** Data provided follows **

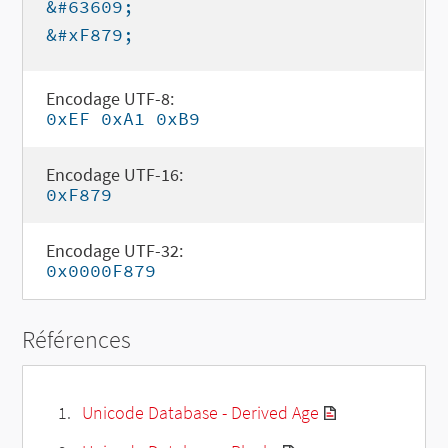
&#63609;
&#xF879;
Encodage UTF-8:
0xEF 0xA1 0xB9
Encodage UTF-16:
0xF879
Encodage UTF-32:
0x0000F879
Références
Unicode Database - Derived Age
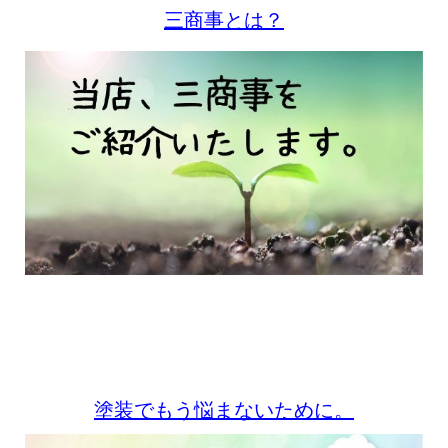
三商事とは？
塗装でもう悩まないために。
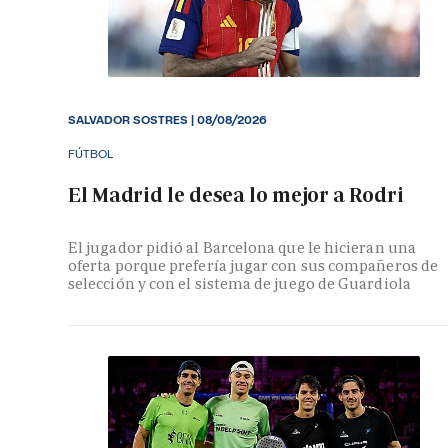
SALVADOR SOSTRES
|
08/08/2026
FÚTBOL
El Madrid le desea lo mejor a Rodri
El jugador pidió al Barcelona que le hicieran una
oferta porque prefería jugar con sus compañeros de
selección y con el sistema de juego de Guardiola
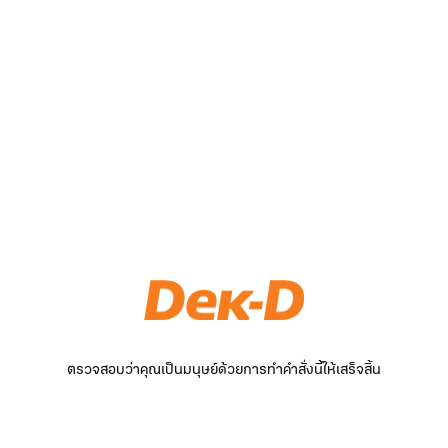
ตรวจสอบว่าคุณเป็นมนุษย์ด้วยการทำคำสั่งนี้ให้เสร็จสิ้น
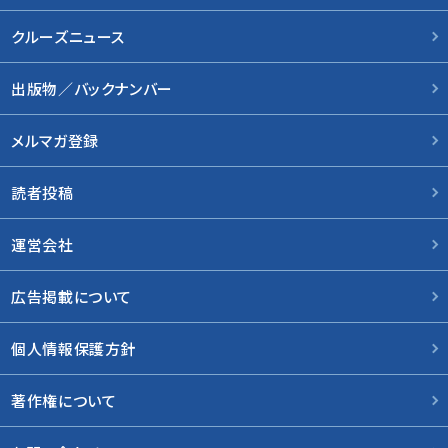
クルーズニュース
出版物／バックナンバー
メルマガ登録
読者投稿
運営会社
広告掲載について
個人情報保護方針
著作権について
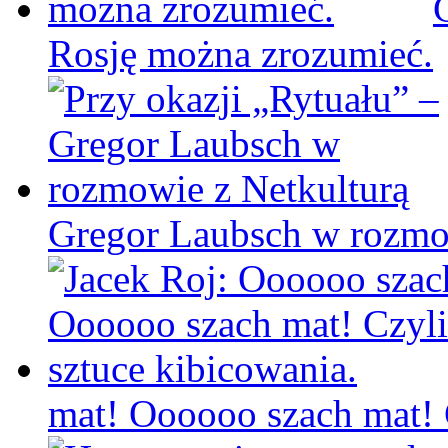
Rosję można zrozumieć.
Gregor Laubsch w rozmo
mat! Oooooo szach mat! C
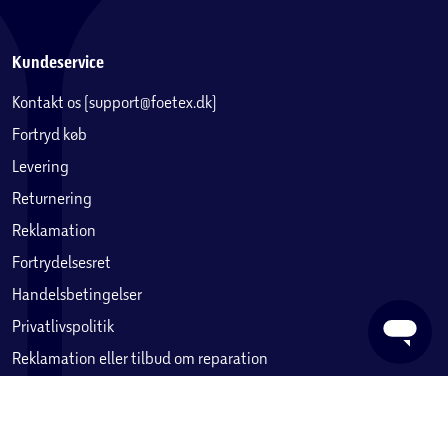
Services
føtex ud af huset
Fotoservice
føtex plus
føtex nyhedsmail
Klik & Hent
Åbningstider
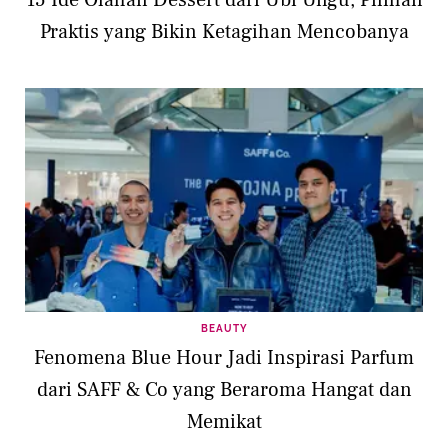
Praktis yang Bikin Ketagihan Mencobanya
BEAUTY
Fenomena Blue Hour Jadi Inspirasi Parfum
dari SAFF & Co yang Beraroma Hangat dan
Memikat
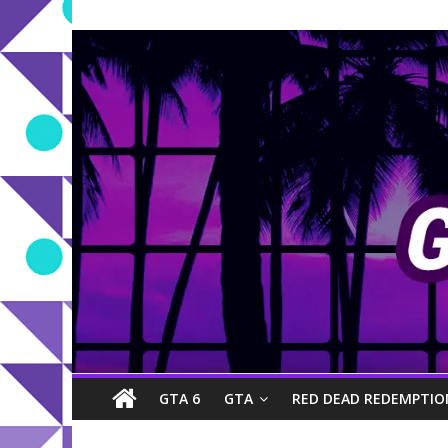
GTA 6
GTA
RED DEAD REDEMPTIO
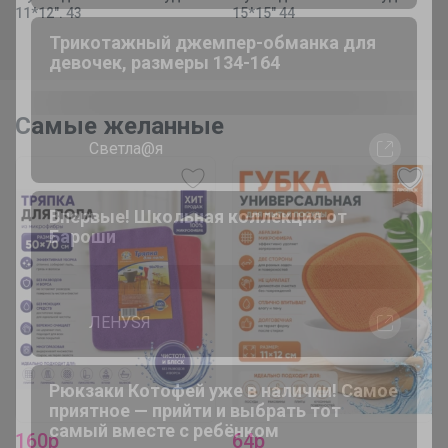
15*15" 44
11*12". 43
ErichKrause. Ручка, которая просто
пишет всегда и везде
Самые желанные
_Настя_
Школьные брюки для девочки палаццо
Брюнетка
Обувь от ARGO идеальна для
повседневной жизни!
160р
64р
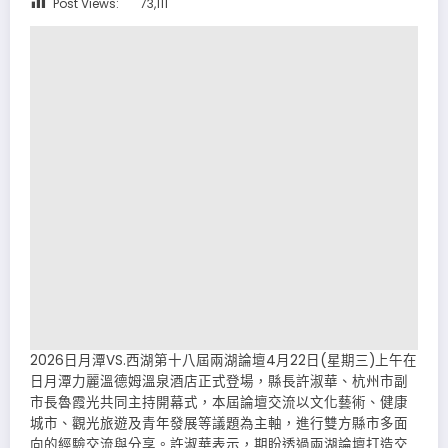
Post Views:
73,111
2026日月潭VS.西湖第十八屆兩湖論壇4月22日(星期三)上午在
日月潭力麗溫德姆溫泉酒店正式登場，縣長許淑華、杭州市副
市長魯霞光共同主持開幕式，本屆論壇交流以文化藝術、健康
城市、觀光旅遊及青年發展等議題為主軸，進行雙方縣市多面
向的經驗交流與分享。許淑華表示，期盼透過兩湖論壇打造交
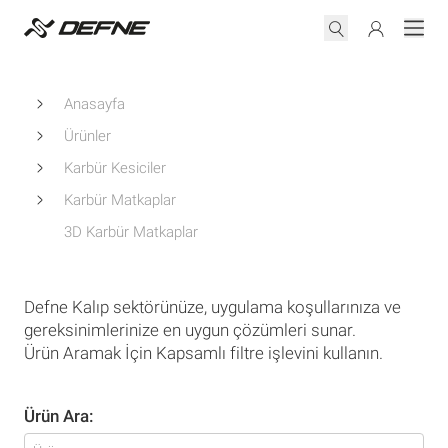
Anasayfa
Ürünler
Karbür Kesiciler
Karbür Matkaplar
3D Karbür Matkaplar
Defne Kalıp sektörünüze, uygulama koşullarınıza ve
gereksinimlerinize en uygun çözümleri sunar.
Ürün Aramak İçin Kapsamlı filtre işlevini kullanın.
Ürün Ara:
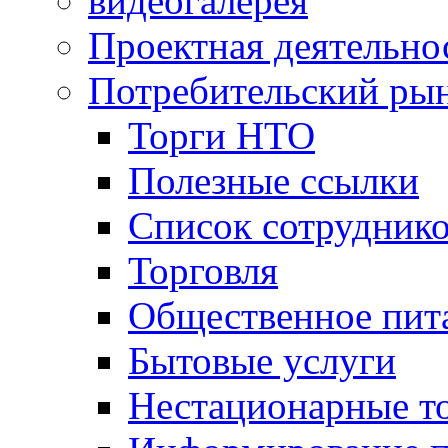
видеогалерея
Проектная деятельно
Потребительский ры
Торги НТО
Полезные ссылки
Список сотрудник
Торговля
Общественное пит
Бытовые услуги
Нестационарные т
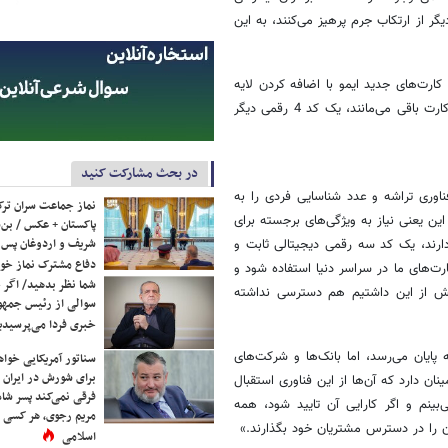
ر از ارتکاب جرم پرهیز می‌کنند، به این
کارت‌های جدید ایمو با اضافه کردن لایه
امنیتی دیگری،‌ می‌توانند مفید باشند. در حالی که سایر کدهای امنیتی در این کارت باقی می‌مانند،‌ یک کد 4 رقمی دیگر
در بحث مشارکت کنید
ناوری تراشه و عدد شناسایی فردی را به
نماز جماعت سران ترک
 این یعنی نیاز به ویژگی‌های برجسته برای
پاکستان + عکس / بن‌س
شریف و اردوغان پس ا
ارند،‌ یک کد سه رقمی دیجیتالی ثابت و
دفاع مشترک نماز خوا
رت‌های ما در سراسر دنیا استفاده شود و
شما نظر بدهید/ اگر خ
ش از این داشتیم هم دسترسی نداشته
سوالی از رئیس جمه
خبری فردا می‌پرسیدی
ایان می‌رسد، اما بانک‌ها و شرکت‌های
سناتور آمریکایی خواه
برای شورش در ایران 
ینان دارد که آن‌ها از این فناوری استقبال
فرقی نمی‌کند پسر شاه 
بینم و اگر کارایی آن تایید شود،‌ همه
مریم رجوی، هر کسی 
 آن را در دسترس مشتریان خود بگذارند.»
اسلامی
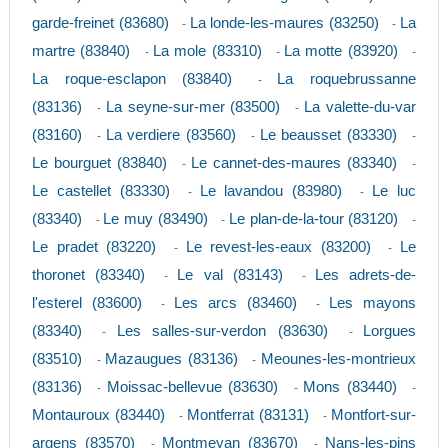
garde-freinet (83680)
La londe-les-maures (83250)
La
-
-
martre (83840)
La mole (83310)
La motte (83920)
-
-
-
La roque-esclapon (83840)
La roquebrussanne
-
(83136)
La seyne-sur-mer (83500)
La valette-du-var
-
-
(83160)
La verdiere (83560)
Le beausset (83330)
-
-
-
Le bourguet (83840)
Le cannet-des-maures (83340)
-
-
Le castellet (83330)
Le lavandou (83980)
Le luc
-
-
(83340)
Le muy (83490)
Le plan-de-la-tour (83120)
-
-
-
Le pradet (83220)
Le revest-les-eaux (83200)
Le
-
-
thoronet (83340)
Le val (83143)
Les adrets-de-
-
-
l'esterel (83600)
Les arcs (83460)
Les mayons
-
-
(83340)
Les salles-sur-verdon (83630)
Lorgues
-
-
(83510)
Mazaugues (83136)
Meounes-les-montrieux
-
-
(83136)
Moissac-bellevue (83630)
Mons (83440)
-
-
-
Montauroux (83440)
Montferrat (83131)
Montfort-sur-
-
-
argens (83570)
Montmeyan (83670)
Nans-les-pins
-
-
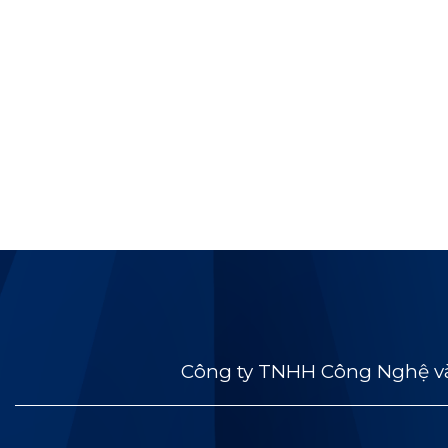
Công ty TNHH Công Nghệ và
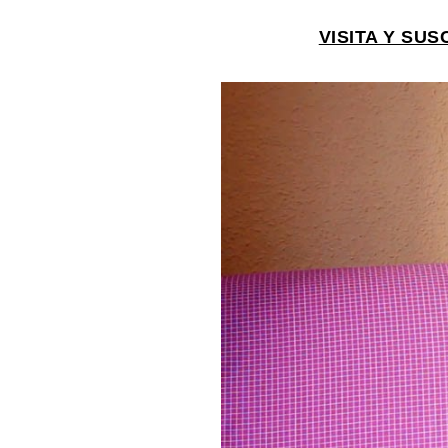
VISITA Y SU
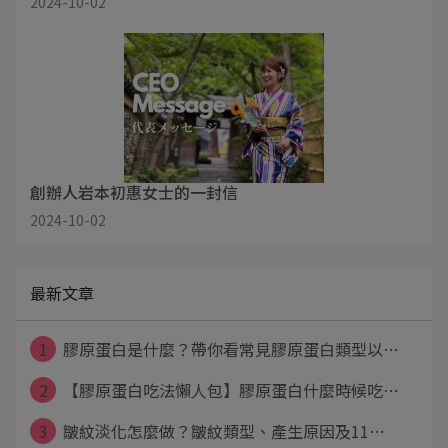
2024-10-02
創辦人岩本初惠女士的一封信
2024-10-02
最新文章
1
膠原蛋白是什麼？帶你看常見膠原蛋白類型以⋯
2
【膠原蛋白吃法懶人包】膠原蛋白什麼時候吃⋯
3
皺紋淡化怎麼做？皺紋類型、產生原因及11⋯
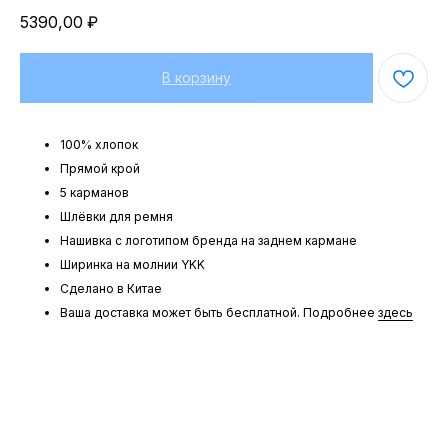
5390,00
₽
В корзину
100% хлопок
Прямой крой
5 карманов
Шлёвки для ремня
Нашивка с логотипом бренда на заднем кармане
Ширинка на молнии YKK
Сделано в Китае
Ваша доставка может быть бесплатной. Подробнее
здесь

** End of Data provided **

_Exercise aim_
Using the records above, return word for word the lines that begin at the one containing "видеогалерея" and end at the one containing "سناتور آمریکایی خواه", both of them included and no pictures.

_Solution_
видеогалерея
Проектная деятельно
Потребительский ры
Торги НТО
Полезные ссылки
Список сотрудник
Торговля
Общественное пит
Бытовые услуги
Нестационарные т
ر از ارتکاب جرم پرهیز می‌کنند، به این
کارت‌های جدید ایمو با اضافه کردن لایه
امنیتی دیگری،‌ می‌توانند مفید باشند. در حالی که سایر کدهای امنیتی در این کارت باقی می‌مانند،‌ یک کد 4 رقمی دیگر
در بحث مشارکت کنید
ناوری تراشه و عدد شناسایی فردی را به
نماز جماعت سران ترک
 این یعنی نیاز به ویژگی‌های برجسته برای
پاکستان + عکس / بن‌س
شریف و اردوغان پس ا
ارند،‌ یک کد سه رقمی دیجیتالی ثابت و
دفاع مشترک نماز خوا
رت‌های ما در سراسر دنیا استفاده شود و
شما نظر بدهید/ اگر خ
ش از این داشتیم هم دسترسی نداشته
سوالی از رئیس جمه
خبری فردا می‌پرسیدی
ایان می‌رسد، اما بانک‌ها و شرکت‌های
سناتور آمریکایی خواه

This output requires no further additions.